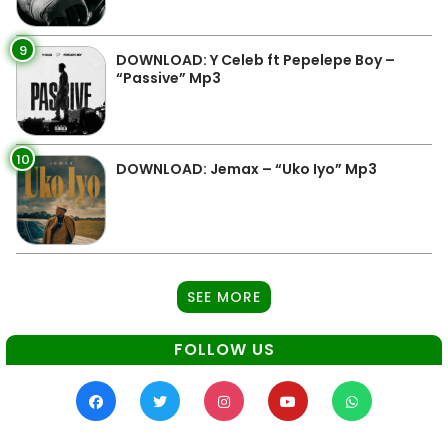
9
DOWNLOAD: Y Celeb ft Pepelepe Boy –
“Passive” Mp3
10
DOWNLOAD: Jemax – “Uko Iyo” Mp3
SEE MORE
FOLLOW US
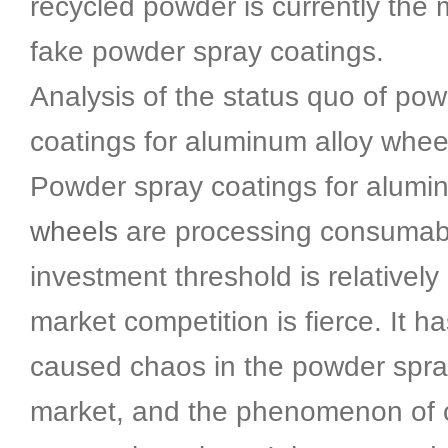
recycled powder is currently the 
fake powder spray coatings.
Analysis of the status quo of po
coatings for aluminum alloy whee
Powder spray coatings for alum
wheels
are processing consumab
investment threshold is relatively
market competition is fierce. It h
caused chaos in the powder spra
market, and the phenomenon of c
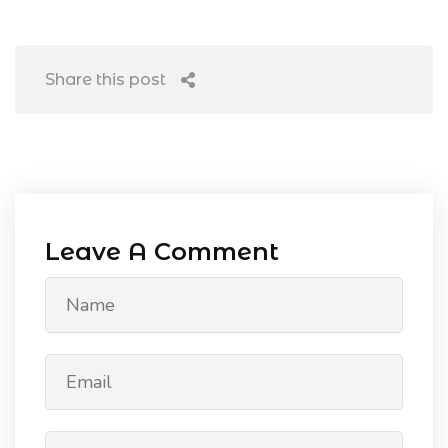
Share this post
Leave A Comment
= = = = =
**Task instructions**:
Every line of the records above where the string "DOWNLOAD" is found should be copied.

**Worked solution**:
DOWNLOAD: Y Celeb ft Pepelepe Boy –
DOWNLOAD: Jemax – “Uko Iyo” Mp3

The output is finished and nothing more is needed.